**ACTION ITEM:**
Return the listing that follows, word for word.
BEGIN
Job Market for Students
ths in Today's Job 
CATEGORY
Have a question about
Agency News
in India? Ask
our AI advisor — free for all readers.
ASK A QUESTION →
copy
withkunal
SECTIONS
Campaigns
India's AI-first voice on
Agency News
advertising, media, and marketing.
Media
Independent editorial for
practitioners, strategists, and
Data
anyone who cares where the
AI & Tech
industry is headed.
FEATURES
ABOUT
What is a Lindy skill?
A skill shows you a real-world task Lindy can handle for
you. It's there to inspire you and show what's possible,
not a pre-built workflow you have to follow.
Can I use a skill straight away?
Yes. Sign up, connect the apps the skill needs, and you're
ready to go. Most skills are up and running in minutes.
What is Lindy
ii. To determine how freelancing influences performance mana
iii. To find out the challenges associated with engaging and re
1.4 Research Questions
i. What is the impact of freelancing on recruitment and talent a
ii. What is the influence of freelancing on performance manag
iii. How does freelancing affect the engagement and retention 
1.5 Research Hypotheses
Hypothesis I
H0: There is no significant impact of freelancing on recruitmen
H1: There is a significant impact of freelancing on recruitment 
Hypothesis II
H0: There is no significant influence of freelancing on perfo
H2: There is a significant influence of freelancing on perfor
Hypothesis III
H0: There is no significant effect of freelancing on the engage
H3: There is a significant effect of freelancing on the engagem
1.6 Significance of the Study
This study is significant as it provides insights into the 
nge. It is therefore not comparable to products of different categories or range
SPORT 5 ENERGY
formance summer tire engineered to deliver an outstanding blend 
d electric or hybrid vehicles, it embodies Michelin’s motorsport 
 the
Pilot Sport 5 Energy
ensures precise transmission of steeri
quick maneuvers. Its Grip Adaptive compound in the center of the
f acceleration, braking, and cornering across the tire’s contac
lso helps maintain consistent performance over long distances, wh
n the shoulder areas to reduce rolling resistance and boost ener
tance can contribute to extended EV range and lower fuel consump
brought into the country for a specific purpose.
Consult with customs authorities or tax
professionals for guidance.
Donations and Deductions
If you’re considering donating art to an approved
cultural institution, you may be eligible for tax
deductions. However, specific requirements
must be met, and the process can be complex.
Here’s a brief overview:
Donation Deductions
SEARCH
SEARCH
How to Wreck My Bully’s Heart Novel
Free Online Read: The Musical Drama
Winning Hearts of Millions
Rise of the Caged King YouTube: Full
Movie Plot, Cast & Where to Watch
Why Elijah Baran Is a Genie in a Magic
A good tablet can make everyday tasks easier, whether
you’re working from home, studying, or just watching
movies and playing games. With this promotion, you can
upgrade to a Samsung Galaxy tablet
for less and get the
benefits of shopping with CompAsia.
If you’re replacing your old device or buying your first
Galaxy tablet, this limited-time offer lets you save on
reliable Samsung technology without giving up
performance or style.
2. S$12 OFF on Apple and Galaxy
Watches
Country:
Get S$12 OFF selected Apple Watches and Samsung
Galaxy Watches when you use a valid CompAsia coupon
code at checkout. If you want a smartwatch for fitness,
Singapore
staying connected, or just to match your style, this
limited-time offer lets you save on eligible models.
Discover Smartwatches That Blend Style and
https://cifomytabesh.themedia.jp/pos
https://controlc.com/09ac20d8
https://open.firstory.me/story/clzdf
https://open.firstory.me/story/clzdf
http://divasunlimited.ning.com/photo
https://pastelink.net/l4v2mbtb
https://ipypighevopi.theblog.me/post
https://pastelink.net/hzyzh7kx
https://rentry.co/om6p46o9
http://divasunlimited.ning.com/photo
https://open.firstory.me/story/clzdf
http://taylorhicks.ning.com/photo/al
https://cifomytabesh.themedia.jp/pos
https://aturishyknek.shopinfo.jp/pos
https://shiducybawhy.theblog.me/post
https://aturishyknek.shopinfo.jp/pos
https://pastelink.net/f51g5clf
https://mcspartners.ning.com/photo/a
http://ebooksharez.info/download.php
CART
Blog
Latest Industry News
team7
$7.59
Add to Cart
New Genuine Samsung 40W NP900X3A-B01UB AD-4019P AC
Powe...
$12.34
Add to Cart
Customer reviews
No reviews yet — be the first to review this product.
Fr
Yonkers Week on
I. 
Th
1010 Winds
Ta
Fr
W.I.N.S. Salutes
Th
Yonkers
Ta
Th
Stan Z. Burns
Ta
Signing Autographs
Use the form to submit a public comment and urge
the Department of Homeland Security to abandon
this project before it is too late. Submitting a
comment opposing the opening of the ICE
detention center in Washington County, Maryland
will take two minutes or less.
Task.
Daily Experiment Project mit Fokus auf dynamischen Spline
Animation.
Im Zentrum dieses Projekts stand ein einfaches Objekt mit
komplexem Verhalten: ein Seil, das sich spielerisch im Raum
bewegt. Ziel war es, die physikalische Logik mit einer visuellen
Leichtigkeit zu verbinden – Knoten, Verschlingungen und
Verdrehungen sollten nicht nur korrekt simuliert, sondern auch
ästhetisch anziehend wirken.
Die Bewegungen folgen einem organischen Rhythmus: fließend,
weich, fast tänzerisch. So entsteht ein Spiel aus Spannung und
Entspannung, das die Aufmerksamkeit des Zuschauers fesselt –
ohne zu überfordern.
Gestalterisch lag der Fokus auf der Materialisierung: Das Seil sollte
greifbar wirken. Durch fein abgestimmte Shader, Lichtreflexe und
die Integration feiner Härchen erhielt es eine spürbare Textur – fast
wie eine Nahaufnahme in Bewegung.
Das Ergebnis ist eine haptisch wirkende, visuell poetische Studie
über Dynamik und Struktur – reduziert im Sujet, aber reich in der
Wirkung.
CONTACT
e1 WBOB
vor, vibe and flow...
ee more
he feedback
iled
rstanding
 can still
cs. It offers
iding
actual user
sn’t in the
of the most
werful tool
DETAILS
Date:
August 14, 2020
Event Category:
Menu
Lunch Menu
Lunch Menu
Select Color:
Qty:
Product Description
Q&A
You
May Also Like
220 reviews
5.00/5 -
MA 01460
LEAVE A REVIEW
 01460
END
**FINISHED EXERCISE:**
Job Market for Students
ths in Today's Job 
CATEGORY
Have a question about
Agency News
in India? Ask
our AI advisor — free for all readers.
ASK A QUESTION →
copy
withkunal
SECTIONS
Campaigns
India's AI-first voice on
Agency News
advertising, media, and marketing.
Media
Independent editorial for
practitioners, strategists, and
Data
anyone who cares where the
AI & Tech
industry is headed.
FEATURES
ABOUT
What is a Lindy skill?
A skill shows you a real-world task Lindy can handle for
you. It's there to inspire you and show what's possible,
not a pre-built workflow you have to follow.
Can I use a skill straight away?
Yes. Sign up, connect the apps the skill needs, and you're
ready to go. Most skills are up and running in minutes.
What is Lindy
ii. To determine how freelancing influences performance mana
iii. To find out the challenges associated with engaging and re
1.4 Research Questions
i. What is the impact of freelancing on recruitment and talent a
ii. What is the influence of freelancing on performance manag
iii. How does freelancing affect the engagement and retention 
1.5 Research Hypotheses
Hypothesis I
H0: There is no significant impact of freelancing on recruitmen
H1: There is a significant impact of freelancing on recruitment 
Hypothesis II
H0: There is no significant influence of freelancing on perfo
H2: There is a significant influence of freelancing on perfor
Hypothesis III
H0: There is no significant effect of freelancing on the engage
H3: There is a significant effect of freelancing on the engagem
1.6 Significance of the Study
This study is significant as it provides insights into the 
nge. It is therefore not comparable to products of different categories or range
SPORT 5 ENERGY
formance summer tire engineered to deliver an outstanding blend 
d electric or hybrid vehicles, it embodies Michelin’s motorsport 
 the
Pilot Sport 5 Energy
ensures precise transmission of steeri
quick maneuvers. Its Grip Adaptive compound in the center of the
f acceleration, braking, and cornering across the tire’s contac
lso helps maintain consistent performance over long distances, wh
n the shoulder areas to reduce rolling resistance and boost ener
tance can contribute to extended EV range and lower fuel consump
brought into the country for a specific purpose.
Consult with customs authorities or tax
professionals for guidance.
Donations and Deductions
If you’re considering donating art to an approved
cultural institution, you may be eligible for tax
deductions. However, specific requirements
must be met, and the process can be complex.
Here’s a brief overview:
Donation Deductions
SEARCH
SEARCH
How to Wreck My Bully’s Heart Novel
Free Online Read: The Musical Drama
Winning Hearts of Millions
Rise of the Caged King YouTube: Full
Movie Plot, Cast & Where to Watch
Why Elijah Baran Is a Genie in a Magic
A good tablet can make everyday tasks easier, whether
you’re working from home, studying, or just watching
movies and playing games. With this promotion, you can
upgrade to a Samsung Galaxy tablet
for less and get the
benefits of shopping with CompAsia.
If you’re replacing your old device or buying your first
Galaxy tablet, this limited-time offer lets you save on
reliable Samsung technology without giving up
performance or style.
2. S$12 OFF on Apple and Galaxy
Watches
Country:
Get S$12 OFF selected Apple Watches and Samsung
Galaxy Watches when you use a valid CompAsia coupon
code at checkout. If you want a smartwatch for fitness,
Singapore
staying connected, or just to match your style, this
limited-time offer lets you save on eligible models.
Discover Smartwatches That Blend Style and
https://cifomytabesh.themedia.jp/pos
https://controlc.com/09ac20d8
https://open.firstory.me/story/clzdf
https://open.firstory.me/story/clzdf
http://divasunlimited.ning.com/photo
https://pastelink.net/l4v2mbtb
https://ipypighevopi.theblog.me/post
https://pastelink.net/hzyzh7kx
https://rentry.co/om6p46o9
http://divasunlimited.ning.com/photo
https://open.firstory.me/story/clzdf
http://taylorhicks.ning.com/photo/al
https://cifomytabesh.themedia.jp/pos
https://aturishyknek.shopinfo.jp/pos
https://shiducybawhy.theblog.me/post
https://aturishyknek.shopinfo.jp/pos
https://pastelink.net/f51g5clf
https://mcspartners.ning.com/photo/a
http://ebooksharez.info/download.php
CART
Blog
Latest Industry News
team7
$7.59
Add to Cart
New Genuine Samsung 40W NP900X3A-B01UB AD-4019P AC
Powe...
$12.34
Add to Cart
Customer reviews
No reviews yet — be the first to review this product.
Fr
Yonkers Week on
I. 
Th
1010 Winds
Ta
Fr
W.I.N.S. Salutes
Th
Yonkers
Ta
Th
Stan Z. Burns
Ta
Signing Autographs
Use the form to submit a public comment and urge
the Department of Homeland Security to abandon
this project before it is too late. Submitting a
comment opposing the opening of the ICE
detention center in Washington County, Maryland
will take two minutes or less.
Task.
Daily Experiment Project mit Fokus auf dynamischen Spline
Animation.
Im Zentrum dieses Projekts stand ein einfaches Objekt mit
komplexem Verhalten: ein Seil, das sich spielerisch im Raum
bewegt. Ziel war es, die physikalische Logik mit einer visuellen
Leichtigkeit zu verbinden – Knoten, Verschlingungen und
Verdrehungen sollten nicht nur korrekt simuliert, sondern auch
ästhetisch anziehend wirken.
Die Bewegungen folgen einem organischen Rhythmus: fließend,
weich, fast tänzerisch. So entsteht ein Spiel aus Spannung und
Entspannung, das die Aufmerksamkeit des Zuschauers fesselt –
ohne zu überfordern.
Gestalterisch lag der Fokus auf der Materialisierung: Das Seil sollte
greifbar wirken. Durch fein abgestimmte Shader, Lichtreflexe und
die Integration feiner Härchen erhielt es eine spürbare Textur – fast
wie eine Nahaufnahme in Bewegung.
Das Ergebnis ist eine haptisch wirkende, visuell poetische Studie
über Dynamik und Struktur – reduziert im Sujet, aber reich in der
Wirkung.
CONTACT
e1 WBOB
vor, vibe and flow...
ee more
he feedback
iled
rstanding
 can still
cs. It offers
iding
actual user
sn’t in the
of the most
werful tool
DETAILS
Date:
August 14, 2020
Event Category:
Menu
Lunch Menu
Lunch Menu
Select Color:
Qty:
Product Description
Q&A
You
May Also Like
220 reviews
5.00/5 -
MA 01460
LEAVE A REVIEW
 01460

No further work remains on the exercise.